Paul Strand, el fotógrafo con pies de plomo.

Últimamente me lleva rondando esta foto por la cabeza.

Imagínate que la niña, que te mira intensa y contenida, no tiene ese sombrero de paja, de pueblo, sostenido en las manos... 

Imagínate también que no están esas ramas a la derecha, que encuadran a la niña y le dan sentido, verticalidad y volumen a la fotografía...

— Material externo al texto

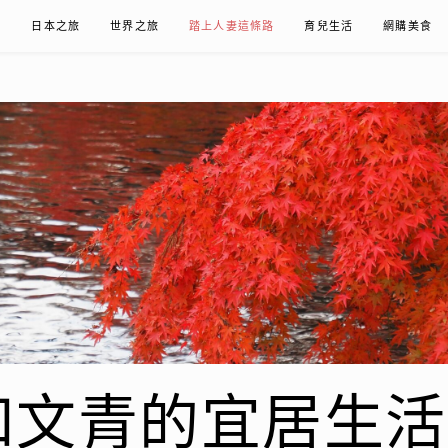
在
日本之旅
世界之旅
踏上人妻這條路
育兒生活
網購美食
青的宜居生活𖤣𖤥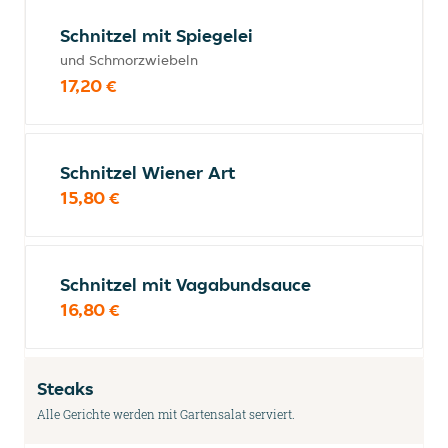
Schnitzel mit Spiegelei
und Schmorzwiebeln
17,20 €
Schnitzel Wiener Art
15,80 €
Schnitzel mit Vagabundsauce
16,80 €
Steaks
Alle Gerichte werden mit Gartensalat serviert.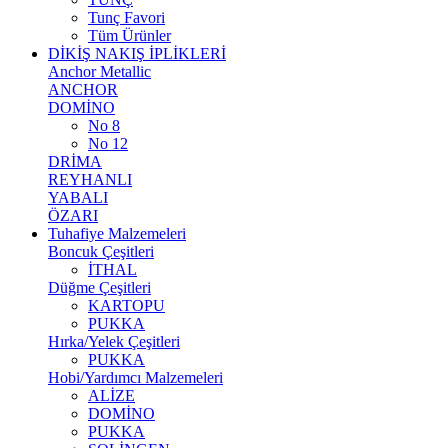
Tunç Favori
Tüm Ürünler
DİKİŞ NAKIŞ İPLİKLERİ
Anchor Metallic
ANCHOR
DOMİNO
No 8
No 12
DRİMA
REYHANLI
YABALI
ÖZARI
Tuhafiye Malzemeleri
Boncuk Çeşitleri
İTHAL
Düğme Çeşitleri
KARTOPU
PUKKA
Hırka/Yelek Çeşitleri
PUKKA
Hobi/Yardımcı Malzemeleri
ALİZE
DOMİNO
PUKKA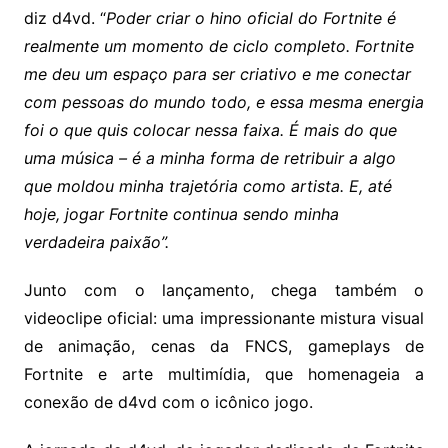
diz d4vd. “
Poder criar o hino oficial do Fortnite é
realmente um momento de ciclo completo. Fortnite
me deu um espaço para ser criativo e me conectar
com pessoas do mundo todo, e essa mesma energia
foi o que quis colocar nessa faixa. É mais do que
uma música – é a minha forma de retribuir a algo
que moldou minha trajetória como artista. E, até
hoje, jogar Fortnite continua sendo minha
verdadeira paixão”.
Junto com o lançamento, chega também o
videoclipe oficial: uma impressionante mistura visual
de animação, cenas da FNCS, gameplays de
Fortnite e arte multimídia, que homenageia a
conexão de d4vd com o icônico jogo.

Imagínate ahora, que el muro de su espalda no está salpicado por restos de musgos, o lo que una vez fueron raíces de alguna planta vivaz o humedades, que simplemente fuera un muro plano, mudo, sin esa textura sutil, pero que brutalmente te atrapa la atención, y te lleva al centro de la Tierra, o sea, la mirada intensa en combinación con su actitud serena y contenida. 

Imagínate que los botones de su vestido no brillan, no establecen una extraña simetría que te dirigen a su cuello, su boca, su nariz... su pelo, que no intensifican esa sensación de verticalidad que ya señalan las ramas de la derecha, que no proporcionasen la estatura de la niña dentro de la foto. 

Tener los pies de plomo, te hace mirar con pies de plomo. ¿O no?.

Paul Strand, "Aprendiz de costurera", 1953.